Dear Members,
Is there a way I can removes reads associated with a region (chr, start, end) from a .bam file (RNASeq data) prior to the application of HTSeq?
I will greatly appreciate your feedback,
Noushin
Dear Members,
Is there a way I can removes reads associated with a region (chr, start, end) from a .bam file (RNASeq data) prior to the application of HTSeq?
I will greatly appreciate your feedback,
Noushin
bedtools intersect -abam file.bam -b filter.bed -v > filtered.bam
filter.bed should contain
chr start end
You'll want to use NGSUtil's bamutils tool, specifically with -excludebed.

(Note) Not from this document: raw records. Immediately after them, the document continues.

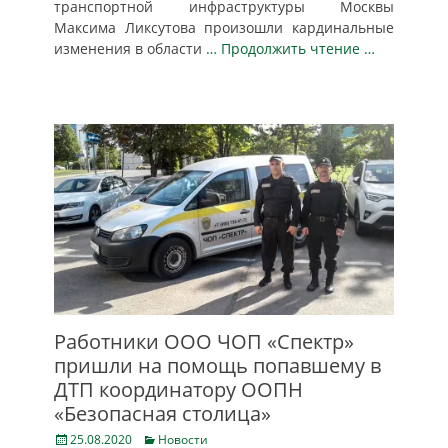
транспортной инфраструктуры Москвы
Максима Ликсутова произошли кардинальные
изменения в области
… Продолжить чтение …
Работники ООО ЧОП «Спектр»
пришли на помощь попавшему в
ДТП координатору ООПН
«Безопасная столица»
Posted
Categories
25.08.2020
Новости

But, id recommend you dont :P
The BAM format is to store highly compressed alignment data. You should treat them like raw, virgin data, without normalization/filtering tweaks here and there to get it into shape.

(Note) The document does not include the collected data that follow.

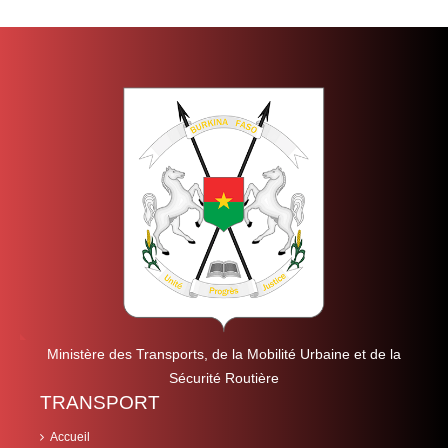
Ministère des Transports, de la Mobilité Urbaine et de la
Sécurité Routière
TRANSPORT
Accueil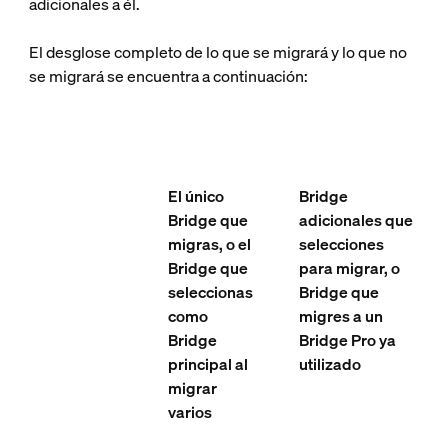
adicionales a él.
El desglose completo de lo que se migrará y lo que no
se migrará se encuentra a continuación:
El único
Bridge
Bridge que
adicionales que
migras, o el
selecciones
Bridge que
para migrar, o
seleccionas
Bridge que
como
migres a un
Bridge
Bridge Pro ya
principal al
utilizado
migrar
varios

All that kind of intersection stuff should be done on processed signal data - wigs and bedgraphs, etc - where its much easier to have multiple versions of things and to just dump it all and start afresh from the .bam if you have to.
Having said that, its your data, do what you like with it :)
Just found, there is an option -U in samtools view. Use it like this:
samtools view input.bam -b -h -o output_inRegions.bam -U output_outRegions.bam -L Regions.bed
Using this QC package for RNAseq http://rseqc.sourceforge.net
Split_bam.py would do the splitting of bam files.